+++ Extracted information

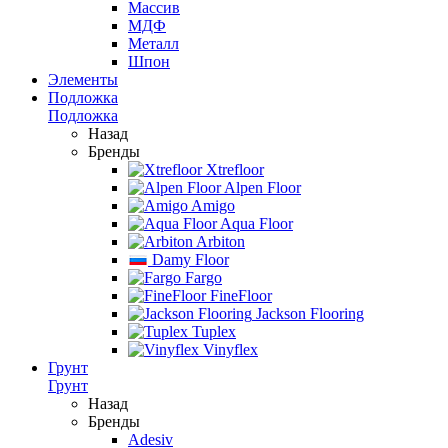
Массив
МДФ
Металл
Шпон
Элементы
Подложка
Подложка
Назад
Бренды
Xtrefloor
Alpen Floor
Amigo
Aqua Floor
Arbiton
Damy Floor
Fargo
FineFloor
Jackson Flooring
Tuplex
Vinyflex
Грунт
Грунт
Назад
Бренды
Adesiv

++++++

Retype the records exactly. Any image in them should not appear in what you write.

Массив
МДФ
Металл
Шпон
Элементы
Подложка
Подложка
Назад
Бренды
Xtrefloor
Alpen Floor
Amigo
Aqua Floor
Arbiton
Damy Floor
Fargo
FineFloor
Jackson Flooring
Tuplex
Vinyflex
Грунт
Грунт
Назад
Бренды
Adesiv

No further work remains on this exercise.